Fig. 5.

Correction of Cdc42-dependent defects in Cln3^−/− MBECs with CBX. A, MBECs were treated for 2 h with CBX (50 μM) or vehicle and Cdc42-GTP levels were measured. Data are mean ± SEM of 5 independent experiments, one-way ANOVA with Tukey’s multiple comparison correction. B, MBECs were grown to confluence, a scratch wound made, and CBX (3.5 μM) or vehicle added to cells. Cell migration was imaged overnight and quantified by T-Scratch software. Data are mean ± s.e.m. from 4 independent experiments evaluated by one-way ANOVA with Tukey’s post-hoc correction. C, MBECs were treated with CBX (25 μM) or vehicle and endocytic uptake assessed by A488-Dextran uptake (green). Hoechst 33342 was used to label nuclei (blue).
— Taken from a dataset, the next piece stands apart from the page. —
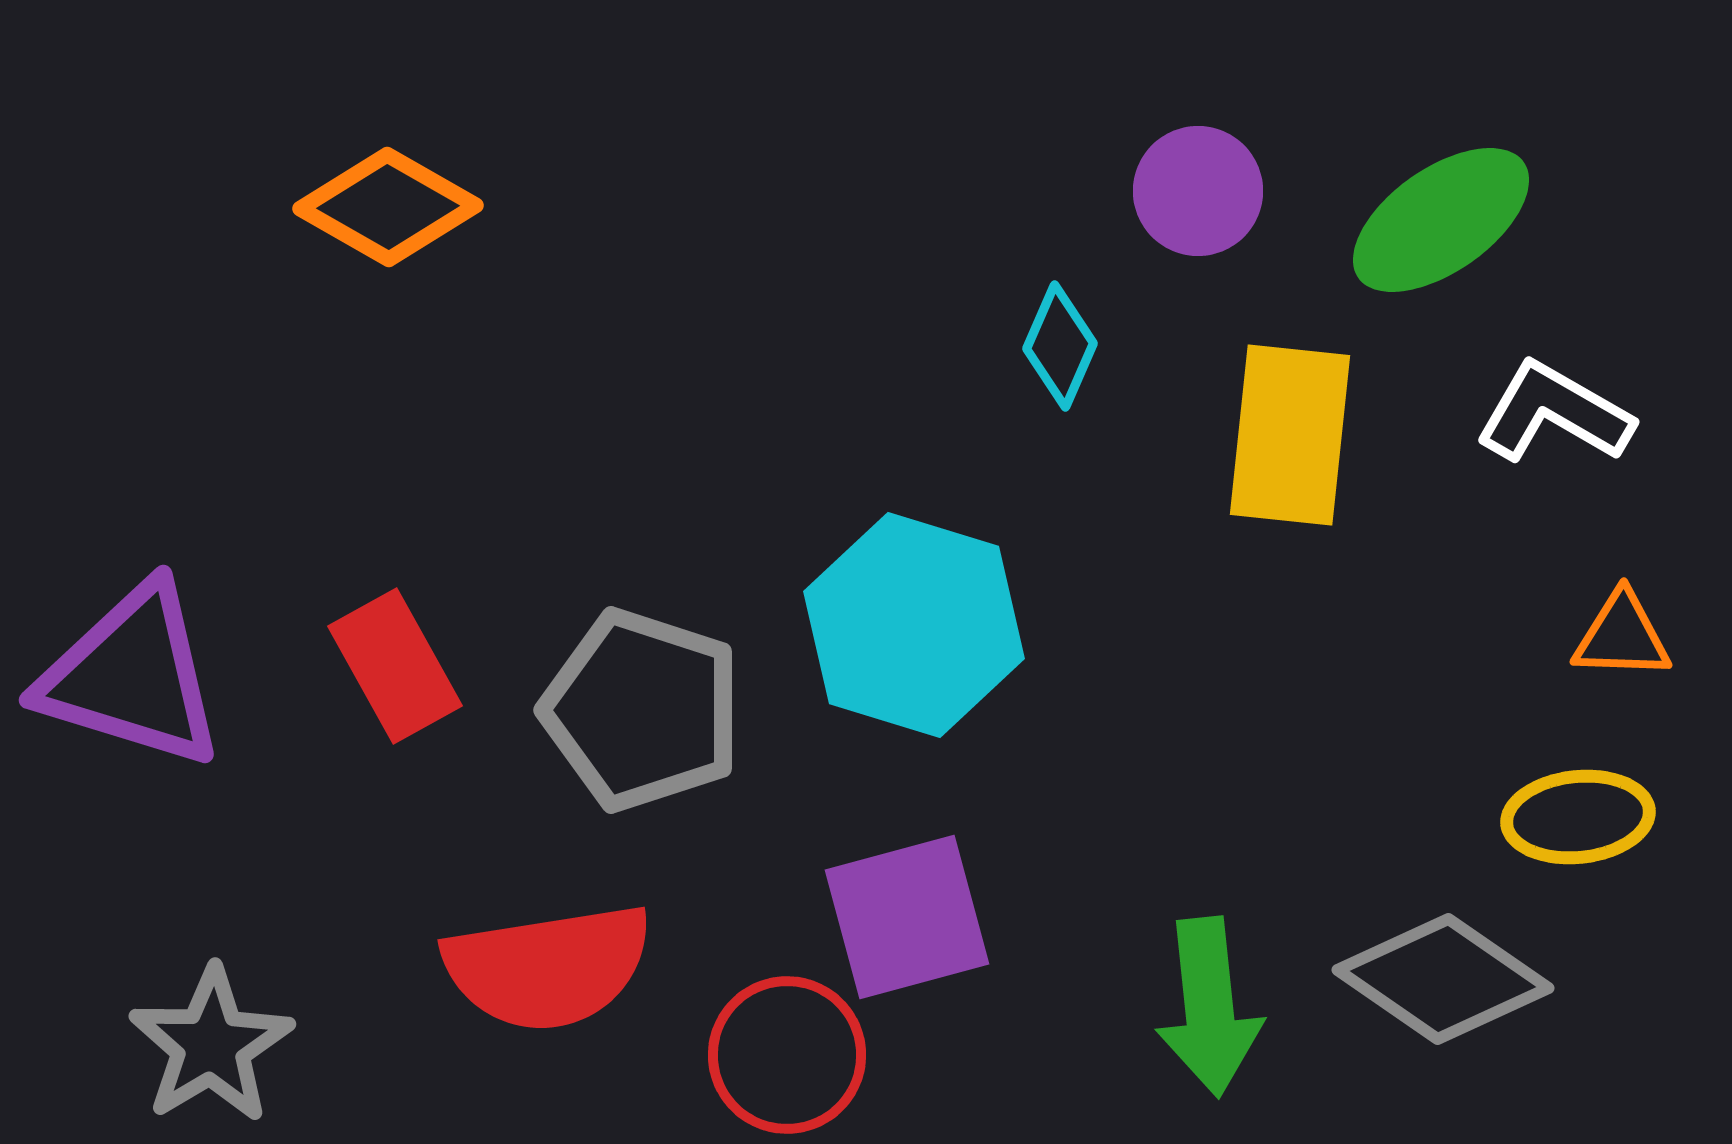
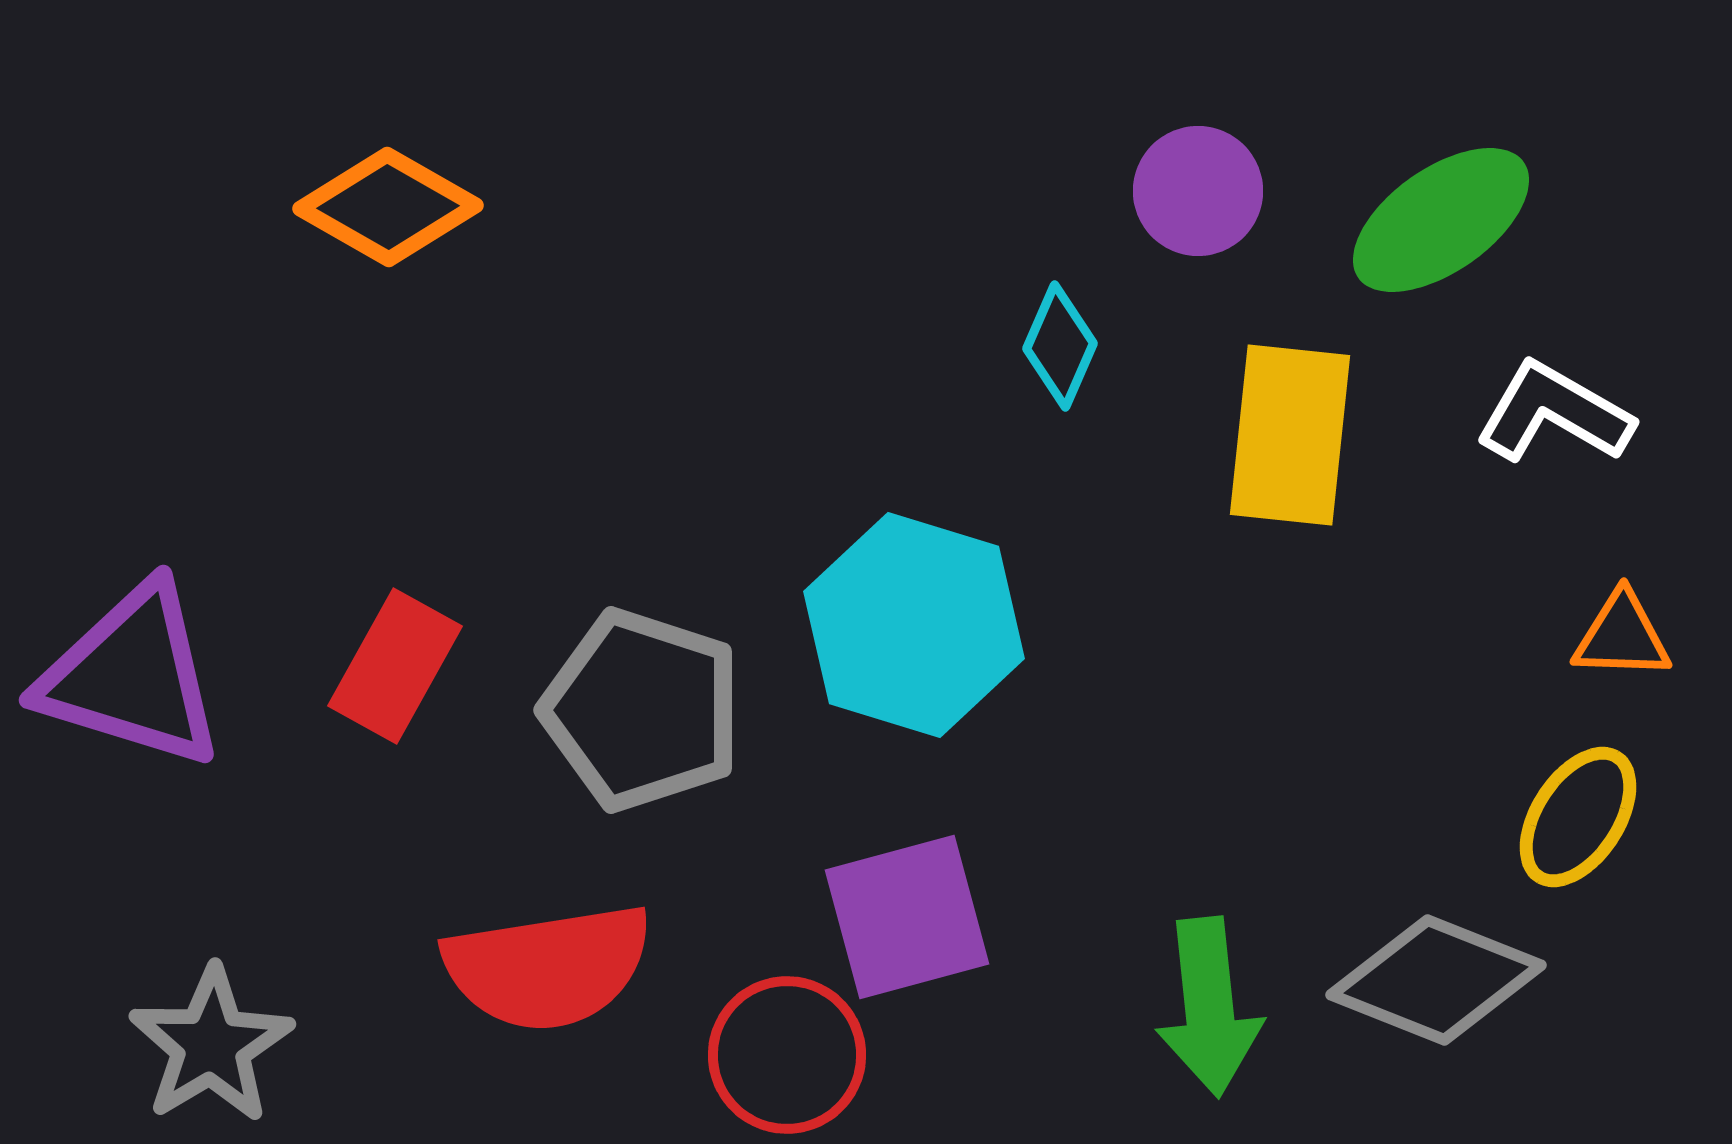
red rectangle: rotated 58 degrees clockwise
yellow ellipse: rotated 51 degrees counterclockwise
gray diamond: moved 7 px left, 1 px down; rotated 13 degrees counterclockwise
Non-internalized extracellular dextran was quenched by Red-40 and epifluorescent images were quantified by ImageJ. Data are mean ± s.e.m. from ~70 cells from 3 independent experiments, and evaluated one-way ANOVA with Tukey’s post-hoc. For all panels *, p < 0.05, **, p < 0.01, ***, p < 0.001, n.s. = not significant. (For interpretation of the references to colour in this figure legend, the reader is referred to the web version of this article.)